PseudoHikiParser
PseudoHikiParser parses texts written in a Hiki like notation, and converts them into HTML, Markdown or other formats.
I am writing this tool with following objectives in mind,
- provide some additional features that do not exist in the original Hiki notation
- make the notation more line oriented
- allow to assign ids to elements such as headings
- support several formats other than HTML
- The visitor pattern is adopted for the implementation, so you only have to add a visitor class to support a certain format.
And, it would not be compatible with the original Hiki notation.
License
BSD 2-Clause License
Installation
gem install pseudohikiparser
or if you also want to try out experimental features,
gem install pseudohikiparser --version 0.0.6.develop
Usage
Samples
- A sample text in Hiki notation
And results of conversion
You will find these samples in develop branch.
pseudohiki2html
(Please note that pseudohiki2html is currently provided as a showcase of PseudoHikiParser, and the options will be continuously changed at this stage of development.)
After the installation of PseudoHikiParser, you can use a command: pseudohiki2html.
Type the following lines at the command prompt:
pseudohiki2html <<TEXT
!! The first heading
The first paragraph
TEXT
And it will return the following result to stdout:
<!DOCTYPE HTML PUBLIC "-//W3C//DTD HTML 4.01 Transitional//EN"
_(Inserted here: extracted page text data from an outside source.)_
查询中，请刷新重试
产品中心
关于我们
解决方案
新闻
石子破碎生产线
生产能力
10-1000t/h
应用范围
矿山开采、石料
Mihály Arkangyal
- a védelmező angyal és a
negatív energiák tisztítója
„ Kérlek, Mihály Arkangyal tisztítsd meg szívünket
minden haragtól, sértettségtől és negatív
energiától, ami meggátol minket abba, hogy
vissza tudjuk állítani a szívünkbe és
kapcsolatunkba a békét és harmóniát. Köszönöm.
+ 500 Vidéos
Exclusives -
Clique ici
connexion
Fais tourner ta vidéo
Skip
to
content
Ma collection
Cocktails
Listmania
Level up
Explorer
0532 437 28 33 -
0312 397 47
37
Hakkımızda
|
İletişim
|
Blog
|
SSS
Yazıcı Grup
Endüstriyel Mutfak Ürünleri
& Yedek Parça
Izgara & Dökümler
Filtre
"http://www.w3.org/TR/html4/loose.dtd">
<html lang="en">
<head>
<meta content="en" http-equiv="Content-Language">
<meta content="text/html; charset=UTF-8" http-equiv="Content-Type">
<meta content="text/javascript" http-equiv="Content-Script-Type">
<title>-</title>
<link href="default.css" rel="stylesheet" type="text/css">
</head>
<body>
<div class="section h2">
<h2> The first heading
</h2>
<p>
The first paragraph
</p>
<!-- end of section h2 -->
</div>
</body>
</html>
And if you specify a file name with --output
option:
pseudohiki2html --output first_example.html <<TEXT
!! The first heading
The first paragraph
TEXT
the result will be saved in first_example.html.
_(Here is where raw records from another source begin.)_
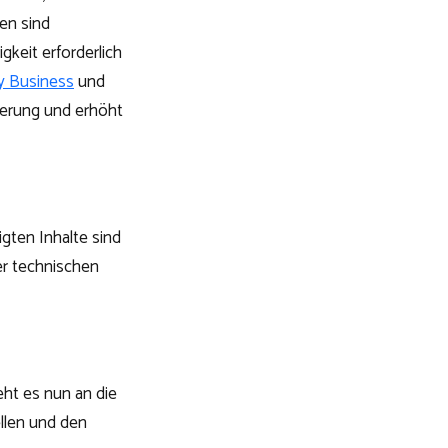
en sind
eit erforderlich
y Business
und
tierung und erhöht
gten Inhalte sind
er technischen
ht es nun an die
llen und den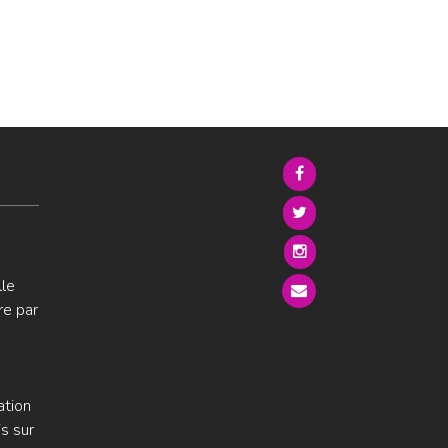
lle
re par
ation
s sur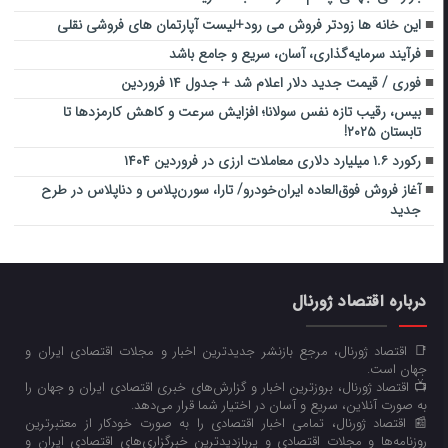
این خانه ها زودتر فروش می رود+لیست آپارتمان های فروشی نقلی
فرآیند سرمایه‌گذاری، آسان، سریع و جامع باشد
فوری / قیمت جدید دلار اعلام شد + جدول ۱۴ فروردین
بیس، رقیب تازه نفس سولانا؛ افزایش سرعت و کاهش کارمزدها تا
تابستان ۲۰۲۵!
رکورد ۱.۶ میلیارد دلاری معاملات ارزی در فروردین ۱۴۰۴
آغاز فروش فوق‌العاده ایران‌خودرو/ تارا، سورن‌پلاس و دناپلاس در طرح
جدید
درباره اقتصاد ژورنال
📑 اقتصاد ژورنال، مرجع بازنشر جدیدترین اخبار و مجلات اقتصادی ایران و
جهان است.
📺 اقتصاد ژورنال، بروزترین اخبار و گزارش‌های خبری اقتصادی ایران و جهان را
به صورت آنلاین، سریع و آسان در اختیار شما قرار می‌‌دهد.
📰 اقتصاد ژورنال، تمامی اخبار اقتصادی را به صورت خودکار از معتبرترین
روزنامه‌ها و مجلات اقتصادی و پربازدیدترین خبرگزاری‌های اقتصادی ایران و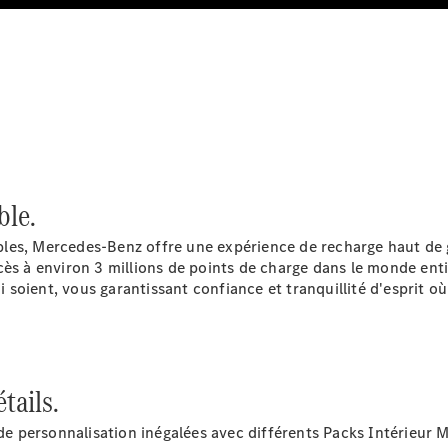
Prendre
rendez-
vous à
l'atelier
Offre
digitale
Solutions
ble.
de recharge
Recharge en
les, Mercedes-Benz offre une expérience de recharge haut de g
déplacement
ccès à environ 3 millions de points de charge dans le monde e
Assistance
ui soient, vous garantissant confiance et tranquillité d'esprit o
en cas de
panne ou
d'accident
Roues &
pneus
tails.
Maintenance,
réparation et
e personnalisation inégalées avec différents Packs Intérieu
garantie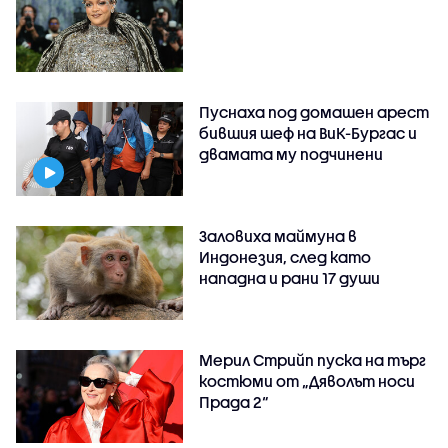
Пуснаха под домашен арест
бившия шеф на ВиК-Бургас и
двамата му подчинени
Заловиха маймуна в
Индонезия, след като
нападна и рани 17 души
Мерил Стрийп пуска на търг
костюми от „Дяволът носи
Прада 2“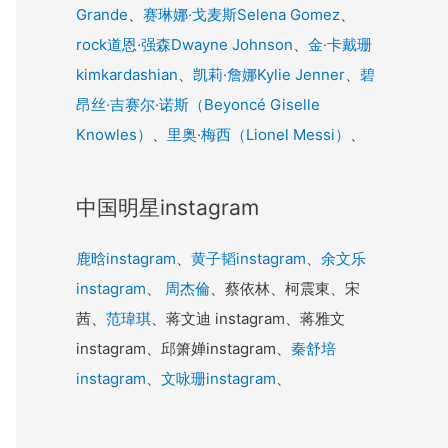
Grande
、
赛琳娜·戈麦斯Selena Gomez
、
rock道恩·强森Dwayne Johnson
、
金·卡戴珊
kimkardashian
、
凯莉·詹娜Kylie Jenner
、
碧
昂丝·吉赛尔·诺斯（Beyoncé Giselle
Knowles）
、
里奥·梅西（Lionel Messi）
、
中国明星instagram
鹿晗instagram
、
黄子韬instagram
、
余文乐
instagram
、
周杰倫
、蔡依林、柯震東、宋
茜、
范瑋琪
、蒋文迪 instagram、蒋雅文
instagram、邱箫婵instagram、
秦舒培
instagram
、
文咏珊instagram
、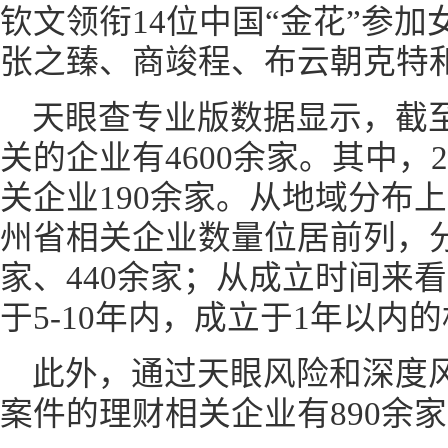
钦文领衔14位中国“金花”参
张之臻、商竣程、布云朝克特
天眼查专业版数据显示，截
关的企业有4600余家。其中，2
关企业190余家。从地域分布
州省相关企业数量位居前列，分别
家、440余家；从成立时间来
于5-10年内，成立于1年以内
此外，通过天眼风险和深度
案件的理财相关企业有890余家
For more options, please try pseudohiki2html --help
Incompatible changes
Until version 0.0.4, the name of the command was pseudohiki2html.rb
.
From version 0.0.0.9.develop, command line options are renamed as follows:
old name | new name | note |
---|---|---|
-f | -F | '-f' is now used as the short version of '--format-version' |
-h | -f | '-h' is now used as the short version of '--help' |
--html_version | --format-version | other formats than html should be supported |
--encoding | --format-encoding | '--encoding' is now used as the long version of '-E' option |
- | --encoding | now same as '-E' option of MRI |
class PseudoHiki::BlockParser
A class method PseudoHiki::BlockParser.parse composes a syntax tree from its input, and a visitor class converts the tree into a certain format.
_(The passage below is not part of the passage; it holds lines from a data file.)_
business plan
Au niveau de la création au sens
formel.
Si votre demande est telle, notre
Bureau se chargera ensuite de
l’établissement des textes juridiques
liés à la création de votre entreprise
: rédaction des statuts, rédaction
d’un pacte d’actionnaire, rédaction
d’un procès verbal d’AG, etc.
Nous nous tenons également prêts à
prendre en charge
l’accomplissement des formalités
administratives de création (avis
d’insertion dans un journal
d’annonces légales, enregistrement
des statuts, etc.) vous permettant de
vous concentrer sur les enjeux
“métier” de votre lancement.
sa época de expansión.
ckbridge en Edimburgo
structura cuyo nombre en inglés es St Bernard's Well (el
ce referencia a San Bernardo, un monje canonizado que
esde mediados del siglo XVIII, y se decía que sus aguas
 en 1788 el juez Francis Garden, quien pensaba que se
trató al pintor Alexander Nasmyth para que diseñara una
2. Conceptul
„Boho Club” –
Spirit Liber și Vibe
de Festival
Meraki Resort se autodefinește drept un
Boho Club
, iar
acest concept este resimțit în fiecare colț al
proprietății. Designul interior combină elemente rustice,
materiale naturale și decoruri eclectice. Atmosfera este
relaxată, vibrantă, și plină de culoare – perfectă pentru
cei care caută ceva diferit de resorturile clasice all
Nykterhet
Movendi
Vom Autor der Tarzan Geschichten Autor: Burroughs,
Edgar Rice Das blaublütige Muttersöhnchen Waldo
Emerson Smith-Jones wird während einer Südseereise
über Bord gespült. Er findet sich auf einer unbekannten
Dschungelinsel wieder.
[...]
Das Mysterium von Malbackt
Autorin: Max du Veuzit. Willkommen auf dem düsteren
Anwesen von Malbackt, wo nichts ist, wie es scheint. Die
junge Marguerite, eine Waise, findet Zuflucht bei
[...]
If you save the lines below as a ruby script and execute it:
#!/usr/bin/env ruby
require 'pseudohikiparser'
hiki_text = <<TEXT
!! The first heading
The first paragraph
TEXT
tree = PseudoHiki::BlockParser.parse(hiki_text)
html = PseudoHiki::HtmlFormat.format(tree)
puts html
you will get the following output:
<div class="section h2">
<h2> The first heading
</h2>
<p>
The first paragraph
</p>
<!-- end of section h2 -->
</div>
In the example above, HtmlFormat is a visitor class that converts the parsed text into HTML 4.01 format.
Other than HtmlFormat, XhtmlFormat, Xhtml5Format, PlainTextFormat and MarkDownFormat are available.
WikiNames
If you want to use WikiNames, you have to pass an instance of PseudoHiki::AutoLink::WikiName as the argument of BlockParser.new or the second argument of BlockParser.parse.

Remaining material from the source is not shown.